**Work to be completed:**
Repeat exactly, and only, the lines of the entries below from the one with "The San Francisco" through the one with "work to recharge", both ends included.

**Supplied records:**
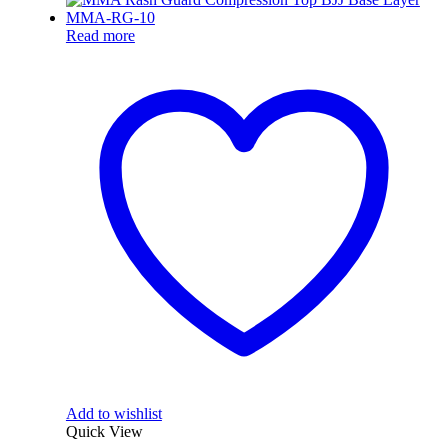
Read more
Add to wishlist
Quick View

* * *

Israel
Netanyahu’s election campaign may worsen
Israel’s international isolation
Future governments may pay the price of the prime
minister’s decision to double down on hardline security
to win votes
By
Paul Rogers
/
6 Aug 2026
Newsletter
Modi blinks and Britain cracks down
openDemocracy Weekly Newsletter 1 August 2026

---

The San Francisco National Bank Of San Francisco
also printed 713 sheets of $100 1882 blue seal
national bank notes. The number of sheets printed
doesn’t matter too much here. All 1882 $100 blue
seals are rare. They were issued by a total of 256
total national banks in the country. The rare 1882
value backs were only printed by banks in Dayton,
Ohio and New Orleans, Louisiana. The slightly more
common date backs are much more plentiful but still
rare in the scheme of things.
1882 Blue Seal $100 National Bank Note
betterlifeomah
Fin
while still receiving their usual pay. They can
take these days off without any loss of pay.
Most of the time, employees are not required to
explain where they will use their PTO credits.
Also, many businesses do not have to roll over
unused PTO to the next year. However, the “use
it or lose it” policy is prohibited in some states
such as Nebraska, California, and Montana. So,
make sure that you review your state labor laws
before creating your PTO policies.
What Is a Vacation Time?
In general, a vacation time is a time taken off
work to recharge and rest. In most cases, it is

**Result of this task:**
The San Francisco National Bank Of San Francisco
also printed 713 sheets of $100 1882 blue seal
national bank notes. The number of sheets printed
doesn’t matter too much here. All 1882 $100 blue
seals are rare. They were issued by a total of 256
total national banks in the country. The rare 1882
value backs were only printed by banks in Dayton,
Ohio and New Orleans, Louisiana. The slightly more
common date backs are much more plentiful but still
rare in the scheme of things.
1882 Blue Seal $100 National Bank Note
betterlifeomah
Fin
while still receiving their usual pay. They can
take these days off without any loss of pay.
Most of the time, employees are not required to
explain where they will use their PTO credits.
Also, many businesses do not have to roll over
unused PTO to the next year. However, the “use
it or lose it” policy is prohibited in some states
such as Nebraska, California, and Montana. So,
make sure that you review your state labor laws
before creating your PTO policies.
What Is a Vacation Time?
In general, a vacation time is a time taken off
work to recharge and rest. In most cases, it is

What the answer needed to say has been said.